Scanning Near-Field Optical/Atomic Force Microscopy for Fluorescence Imaging and Spectroscopy of Biomaterials in Air and Liquid: Observation of Recombinant Escherichia coli with Gene Coding to Green Fluorescent Protein*

Abstract

We have developed a system of scanning near-field optical/atomic force microscopy (SNOM/AFM) for fluorescence imaging and spectroscopy of biomaterials in air and liquid. SNOM/AFM uses a bent optical fiber simultaneously as a dynamic force AFM cantilever and a SNOM probe. Optical resolution of SNOM images shows about 50 nm in an illumination mode for a standard sample of a patterned chromium layer of 20 nm thickness on a quartz glass plate.
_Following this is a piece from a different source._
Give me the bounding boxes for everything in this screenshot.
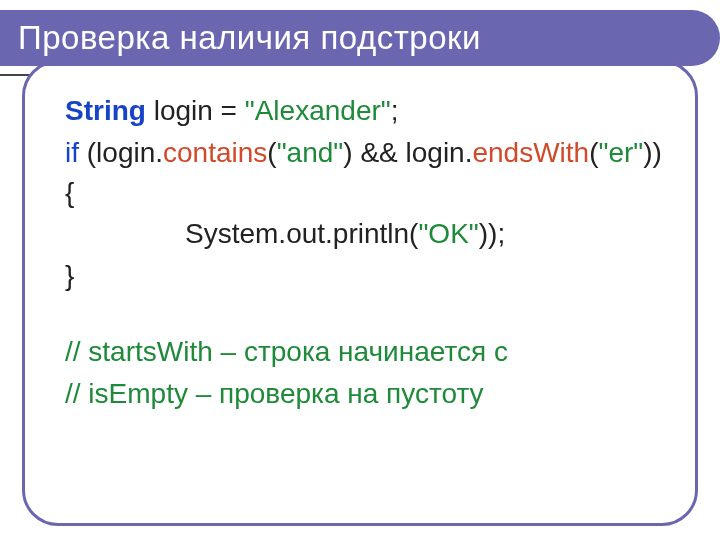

The SNOM/AFM system contains a photon counting system and polychrometer/ICCD (intensified charge coupled device) system for observation of the fluorescence image and spectrograph of micro areas, respectively. The gene coding to green fluorescence protein (GFP) was cloned in recombinant Escherichia coli (E. coli). Topography, fluorescence image and spectrograph of recombinant E. coli by SNOM/AFM showed a difference in fluorescence in individual E. coli. Fluorescence activity of GFP can thus be used as a convenient indicator of transformation. SNOM/AFM is also applicable to observe immobilized E. coli on a glass plate in water with a liquid chamber and may allow the viewing of observation of floating organisms.